Introduction

Due to rapid industrialization, huge quantity of pollutants discharges in to the environment. Fluorine is one such pollutant that threatens living organisms, in particular humans (Koilraj and Kannan 2013). Fluoride is a strongly electronegative element, and its presence in drinking water is essential for human health (Chen et al. 2012). However, excess consumption of fluoride can lead to both dental and skeletal fluorosis (Kierdorf et al. 2016; Death et al. 2015). Previous literature (Mohan et al. 2012) demonstrated that more than 200 million people worldwide are affected by fluoride-contaminated drinking water with very high concentration. As per the guideline adopted by WHO (2011) and Bureau of Indian standard (BIS 1991), the concentration of fluoride in drinking water should not exceed beyond 1.5 mg/L. Many technologies such as precipitation, ion exchange, electrolysis have been developed. However, all the above techniques are not cost-effective. These are high maintenance charge and not easy to regenerate. But there is another technique, called adsorption which is an important cost-effective technique widely used in most of the developing country for removal of fluoride from drinking water (Mondal and Roy 2015).
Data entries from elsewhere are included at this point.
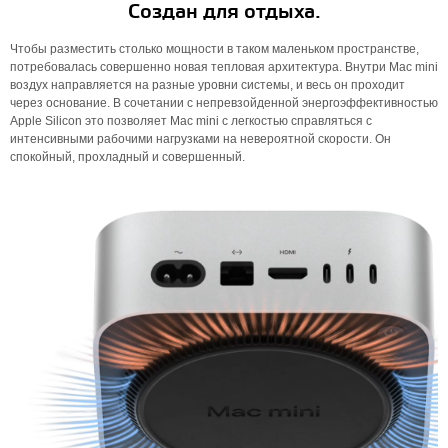
Создан для отдыха.
Чтобы разместить столько мощности в таком маленьком пространстве,
потребовалась совершенно новая тепловая архитектура. Внутри Mac mini
воздух направляется на разные уровни системы, и весь он проходит
через основание. В сочетании с непревзойденной энергоэффективностью
Apple Silicon это позволяет Mac mini с легкостью справляться с
интенсивными рабочими нагрузками на невероятной скорости. Он
спокойный, прохладный и совершенный.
Pertinent literature highlighted that many cost-effective adsorbents such as sugarcane bagasse, tea waste ash, aluminum impregnated potato plant ash and coconut fiber ash, lemon leaf dust, banana peel dust, rice husk carbon, tea ash, silica gel, egg shell dust, calcareous soil, coconut fiber, banana peel have been used for removal of fluoride from contaminated drinking water (Ghosh et al. 2016; Mondal et al. 2015; Bhaumok et al. 2013; Mondal et al. 2012a, b, cd; Bhaumik et al. 2012; Bhaumik and Mondal 2014a, b). But none of the above adsorbents showed excellent removal performance along with high adsorption capacity. Therefore, it is prime important to synthesize an efficient and cost-effective adsorbent for decontamination of fluoride from the aqueous medium (Chen et al. 2012).
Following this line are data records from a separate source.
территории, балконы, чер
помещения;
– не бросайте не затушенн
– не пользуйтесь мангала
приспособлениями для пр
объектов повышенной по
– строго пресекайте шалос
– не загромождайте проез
Adsorption technique normality processed through batch and column process (Tor et al. 2009). But in batch process, all the operating variables remain constant while one variable changes at a time, and the process is costly and time-consuming. Therefore, column separation process may be the suitable one for defluoridation of domestic as well as community level. In our previous work, we have used the banana peel for removal of fluoride through batch process followed by response surface optimization techniques. Very recently, we have tried with another variety of banana peel for the same purposes. But, we cannot achieve to reach the desired level.

Bananas are a popular fruit consumed worldwide with an early production of over 145 million tonnes in 2011. Once the peel is removed, the fruit can be raw or cooked and peel is generally discarded. On average, banana peel contains 6–9% dry matter of protein and 20–30% fiber. Normally, the ripe banana peels contains 30% free sugar and 15% more starch than green banana peels. Moreover, banana peel has many biomolecules such as lignin, cellulose and hemicellulose with variety of active functional groups (carboxyl, hydroxyl, amine, etc.) which suppose to bind the pollutants (Deshmukh et al. 2017; Kumar et al. 2011).
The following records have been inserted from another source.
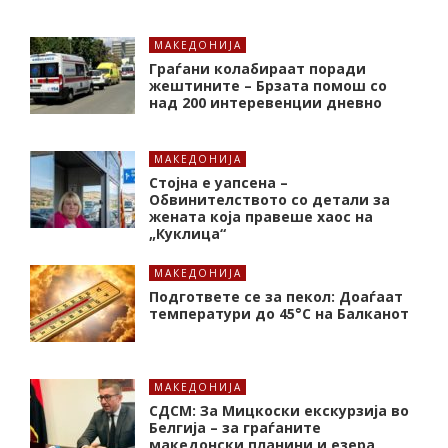
МАКЕДОНИЈА
Граѓани колабираат поради
жештините – Брзата помош со
над 200 интеревенции дневно
МАКЕДОНИЈА
Стојна е уапсена –
Обвинителството со детали за
жената која правеше хаос на
„Куклица“
МАКЕДОНИЈА
Подгответе се за пекол: Доаѓаат
температури до 45°C на Балканот
МАКЕДОНИЈА
СДСМ: За Мицкоски екскурзија во
Белгија – за граѓаните
македонски планини и езера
The present work is aimed at synthesizing an efficient and economical adsorbent using banana peel toward removal of fluoride from water through column study. Finally, the prepared adsorbent was used for removal of fluoride from field samples which was collected from the fluoride affected villages of Birbhum district, West Bengal.

Materials and methods

Preparation of banana peel dust

The raw waste banana peels (Musa paradisiaca) were collected from nearby fruits stall of Burdwan town, West Bengal. After collection, peels were thoroughly washed with distilled water followed by washing with de-ionized water and dried in hot air oven at 50 °C for 12 h. The dried peels were cut into small pieces and again dried in hot air oven maintaining 60 °C temperatures for 24 h. The dried banana peels were ground using kitchen grinder to get the desired particle size (200 μm), the powder form of banana peel was stored in airtight container, the physico-chemical analysis was done, and the results are depicted in Table 1.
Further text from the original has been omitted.